Economists conceded that none of the actions now being weighed is likely to have a dramatic impact. But the White House is under pressure to take an activist stance on inflation in the face of pending Teamsters negotiations that could break President Carter's pay standards and influence other contract negotiations this year.

However, the actions could embroil the administration in political controversy. After Carter approved a similar move on beef imports last year, cattlemen charged that he had wreaked havoc in domestic markets.

The administration's Council on Wage and Price Stability predicted yesterday that food prices will continue to rise sharply through the remainder of this month, and energy prices won't begin to taper off until the end of the year.

The agency also charged that middlemem have unjustifiably widened their share of the consumer food dollar over the past two years, boosting their margins sharply in excess of their own cost increases.

It said the spread between farm prices and retail food prices has almost quadrupled since 1976, soaring by 9.7 percent in 1978, up from a 4.4 percent rise in 1977 and 2.6 percent in 1976.

Neither farm prices nor energy prices are included under the wageprice guidelines, but the White House is keeping tabs on processors' profit margins. The council said last Sunday it is probing the meat-packing industry.

Meanwhile, anti-inflation chief Alfred E. Kahn disclosed that the administration has finished drafting price guidelines for electric utilities and will publish them formally within a few days.

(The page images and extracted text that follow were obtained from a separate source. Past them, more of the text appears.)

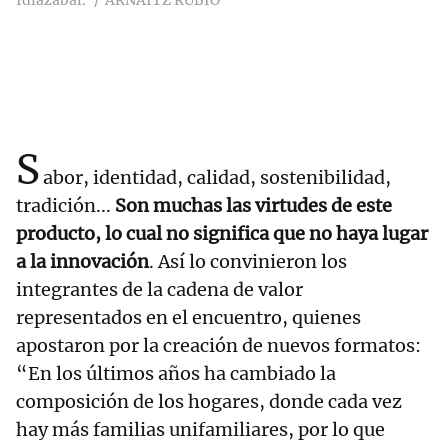
Idiazabal.
ARNAITZ RUBIO
S
abor, identidad, calidad, sostenibilidad,
tradición...
Son muchas las virtudes de este
producto, lo cual no significa que no haya lugar
a la innovación
. Así lo convinieron los
integrantes de la cadena de valor
representados en el encuentro, quienes
apostaron por la creación de nuevos formatos:
“En los últimos años ha cambiado la
composición de los hogares, donde cada vez
hay más familias unifamiliares, por lo que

Sources said the standards will ask power companies to limit their gross margins to a rise of 6.5 percent, with provision for exceptions in cases where utilities need extra rate increases to cover construction or new equipment.

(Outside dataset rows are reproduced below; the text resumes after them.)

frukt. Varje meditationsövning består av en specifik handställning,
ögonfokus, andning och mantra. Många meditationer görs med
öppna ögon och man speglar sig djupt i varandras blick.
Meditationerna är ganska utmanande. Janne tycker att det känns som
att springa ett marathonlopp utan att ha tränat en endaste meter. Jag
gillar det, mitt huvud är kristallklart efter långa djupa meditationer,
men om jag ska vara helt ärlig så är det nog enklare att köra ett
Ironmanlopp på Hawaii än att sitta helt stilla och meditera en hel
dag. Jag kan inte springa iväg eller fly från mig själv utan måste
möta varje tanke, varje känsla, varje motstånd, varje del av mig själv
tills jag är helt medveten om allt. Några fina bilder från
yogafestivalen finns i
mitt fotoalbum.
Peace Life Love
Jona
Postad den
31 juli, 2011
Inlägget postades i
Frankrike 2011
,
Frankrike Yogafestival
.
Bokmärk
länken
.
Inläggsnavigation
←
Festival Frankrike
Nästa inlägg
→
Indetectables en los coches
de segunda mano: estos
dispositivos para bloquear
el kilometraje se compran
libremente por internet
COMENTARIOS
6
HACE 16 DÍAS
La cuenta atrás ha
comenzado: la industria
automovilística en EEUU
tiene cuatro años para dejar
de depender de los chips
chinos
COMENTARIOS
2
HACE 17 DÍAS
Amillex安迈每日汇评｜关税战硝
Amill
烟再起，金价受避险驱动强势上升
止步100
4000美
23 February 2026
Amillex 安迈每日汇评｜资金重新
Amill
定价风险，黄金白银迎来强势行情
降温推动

Kahn said the standards will be administered by state public utility commissions. The wage-price chief called the new guidelines "tight," but officials said they had no firm estimate of the standards' impact.

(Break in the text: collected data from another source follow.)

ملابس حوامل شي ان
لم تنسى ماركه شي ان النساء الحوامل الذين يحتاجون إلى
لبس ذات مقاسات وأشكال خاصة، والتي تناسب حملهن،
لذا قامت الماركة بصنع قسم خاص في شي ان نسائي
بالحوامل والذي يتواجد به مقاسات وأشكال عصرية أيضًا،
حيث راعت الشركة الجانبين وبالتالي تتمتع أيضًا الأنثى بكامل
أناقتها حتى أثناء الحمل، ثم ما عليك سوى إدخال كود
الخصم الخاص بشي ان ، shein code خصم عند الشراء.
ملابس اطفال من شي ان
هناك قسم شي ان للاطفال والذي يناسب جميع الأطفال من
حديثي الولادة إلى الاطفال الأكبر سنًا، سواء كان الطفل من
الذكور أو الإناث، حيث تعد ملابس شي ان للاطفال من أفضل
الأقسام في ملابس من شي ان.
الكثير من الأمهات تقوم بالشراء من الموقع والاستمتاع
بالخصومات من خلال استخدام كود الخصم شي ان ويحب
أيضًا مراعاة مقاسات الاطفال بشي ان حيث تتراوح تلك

The developments came as, separately, the House Banking Committee approved legislation that would extend the life of the wage-price council for another two years and increase its staff to 233 persons from an estimated 130 now.

The move, on a 29-to-10 vote, sends the measure to the House floor in time for a vote later this month. The Senate Banking Committee approved a similar bill last week, but provided for only a one-year extension.

The steps the White House is considering to slow food prices include:

A relaxation of beef-import quotas, designed to alleviate domestic shortages, which are driving prices up sharply. Carter took a similar step in the spring of 1978.

A move to thwart suspected efforts by some milk cooperatives to maintain artificially high prices, by cracking down on the administration of a special antitrust exemption covering the industry.

Incentives to encourage farmers to plant more soybeans, by allowing them to use land now kept barren under the feed grain and wheat set-aside programs. Planners fear soybean supplies may be tight in the coming year.

Officials cautioned that the impact of these actions may be quite limited. Even if Carter lifts quotas on imported beef, analysts say other nations do not have enough supplies on hand to make much difference in domestic markets.

The White House also reported yesterday it has approved three requests by companies for exemptions from its price standards, and 21 exceptions involving its wage guidelines.

Kahn said of 54 firms in a dozen key industries that the council is monitoring, officials have certified that 33 are complying with the guidelines and are still looking into the pricing policies of the 21 others.